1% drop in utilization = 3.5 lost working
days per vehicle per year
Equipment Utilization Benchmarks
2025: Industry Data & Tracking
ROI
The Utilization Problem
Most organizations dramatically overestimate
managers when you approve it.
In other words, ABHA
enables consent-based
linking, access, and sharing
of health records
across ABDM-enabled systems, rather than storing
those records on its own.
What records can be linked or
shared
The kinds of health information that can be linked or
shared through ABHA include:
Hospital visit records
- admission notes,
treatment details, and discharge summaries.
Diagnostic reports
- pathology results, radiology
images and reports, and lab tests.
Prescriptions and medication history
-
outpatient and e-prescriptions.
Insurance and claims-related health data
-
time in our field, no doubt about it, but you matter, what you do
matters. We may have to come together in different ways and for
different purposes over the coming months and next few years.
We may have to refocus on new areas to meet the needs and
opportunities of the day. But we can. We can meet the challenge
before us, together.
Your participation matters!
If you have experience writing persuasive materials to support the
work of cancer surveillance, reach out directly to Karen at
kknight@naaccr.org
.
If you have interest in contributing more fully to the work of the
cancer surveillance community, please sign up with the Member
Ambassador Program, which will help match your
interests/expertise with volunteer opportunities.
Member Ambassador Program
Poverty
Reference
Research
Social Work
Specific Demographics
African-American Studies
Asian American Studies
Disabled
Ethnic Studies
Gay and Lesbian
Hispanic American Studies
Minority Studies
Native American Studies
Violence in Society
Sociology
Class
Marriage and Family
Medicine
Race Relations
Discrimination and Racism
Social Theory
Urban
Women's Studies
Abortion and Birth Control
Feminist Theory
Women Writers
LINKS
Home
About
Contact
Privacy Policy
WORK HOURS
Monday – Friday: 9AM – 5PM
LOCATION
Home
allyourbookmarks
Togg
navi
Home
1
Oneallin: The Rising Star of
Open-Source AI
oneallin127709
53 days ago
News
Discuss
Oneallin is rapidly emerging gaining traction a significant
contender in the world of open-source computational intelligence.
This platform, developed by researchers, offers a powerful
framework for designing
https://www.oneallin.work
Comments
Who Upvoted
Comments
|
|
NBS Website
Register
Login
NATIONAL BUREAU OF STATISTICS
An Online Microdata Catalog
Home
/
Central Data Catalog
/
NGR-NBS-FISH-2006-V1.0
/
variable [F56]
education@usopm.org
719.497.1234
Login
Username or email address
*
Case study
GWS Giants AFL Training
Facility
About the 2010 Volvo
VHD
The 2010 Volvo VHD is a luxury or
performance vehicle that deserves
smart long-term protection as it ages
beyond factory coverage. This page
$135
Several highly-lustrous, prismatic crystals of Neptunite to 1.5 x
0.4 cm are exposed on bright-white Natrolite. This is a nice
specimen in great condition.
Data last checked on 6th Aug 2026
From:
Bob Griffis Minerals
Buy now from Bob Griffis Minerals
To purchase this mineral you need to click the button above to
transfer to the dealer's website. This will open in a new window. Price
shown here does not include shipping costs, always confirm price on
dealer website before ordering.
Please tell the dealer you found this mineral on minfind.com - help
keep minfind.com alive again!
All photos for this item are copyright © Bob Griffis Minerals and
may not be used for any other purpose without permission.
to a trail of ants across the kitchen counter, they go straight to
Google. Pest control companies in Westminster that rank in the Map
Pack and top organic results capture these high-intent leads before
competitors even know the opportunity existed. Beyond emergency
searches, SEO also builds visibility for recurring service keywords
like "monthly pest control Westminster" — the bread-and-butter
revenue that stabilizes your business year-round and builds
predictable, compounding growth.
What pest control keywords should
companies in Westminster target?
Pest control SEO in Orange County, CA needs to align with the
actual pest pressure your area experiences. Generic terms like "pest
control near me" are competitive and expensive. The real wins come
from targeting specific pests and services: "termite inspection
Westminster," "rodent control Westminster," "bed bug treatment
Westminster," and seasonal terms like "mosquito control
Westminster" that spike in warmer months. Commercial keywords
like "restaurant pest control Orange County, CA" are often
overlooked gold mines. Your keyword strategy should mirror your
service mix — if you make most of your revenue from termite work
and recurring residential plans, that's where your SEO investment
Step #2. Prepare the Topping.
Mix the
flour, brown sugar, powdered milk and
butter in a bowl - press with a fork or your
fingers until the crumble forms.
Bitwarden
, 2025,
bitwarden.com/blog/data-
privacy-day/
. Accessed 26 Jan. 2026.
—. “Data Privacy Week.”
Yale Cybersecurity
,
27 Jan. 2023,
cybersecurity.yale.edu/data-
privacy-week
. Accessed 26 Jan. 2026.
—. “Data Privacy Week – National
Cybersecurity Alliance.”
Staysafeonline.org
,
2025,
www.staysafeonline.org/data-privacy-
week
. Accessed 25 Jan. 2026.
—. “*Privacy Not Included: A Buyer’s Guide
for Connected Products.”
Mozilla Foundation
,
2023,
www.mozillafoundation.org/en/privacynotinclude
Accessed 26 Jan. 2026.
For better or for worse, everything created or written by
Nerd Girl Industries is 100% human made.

◆ **EXERCISE BRIEF**: Copy back the listing above exactly, but only from the line with "Monday – Friday: 9AM – 5PM" through the line with "specimen in great condition.", both ends included.

◆ **EXERCISE RESPONSE**:
Monday – Friday: 9AM – 5PM
LOCATION
Home
allyourbookmarks
Togg
navi
Home
1
Oneallin: The Rising Star of
Open-Source AI
oneallin127709
53 days ago
News
Discuss
Oneallin is rapidly emerging gaining traction a significant
contender in the world of open-source computational intelligence.
This platform, developed by researchers, offers a powerful
framework for designing
https://www.oneallin.work
Comments
Who Upvoted
Comments
|
|
NBS Website
Register
Login
NATIONAL BUREAU OF STATISTICS
An Online Microdata Catalog
Home
/
Central Data Catalog
/
NGR-NBS-FISH-2006-V1.0
/
variable [F56]
education@usopm.org
719.497.1234
Login
Username or email address
*
Case study
GWS Giants AFL Training
Facility
About the 2010 Volvo
VHD
The 2010 Volvo VHD is a luxury or
performance vehicle that deserves
smart long-term protection as it ages
beyond factory coverage. This page
$135
Several highly-lustrous, prismatic crystals of Neptunite to 1.5 x
0.4 cm are exposed on bright-white Natrolite. This is a nice
specimen in great condition.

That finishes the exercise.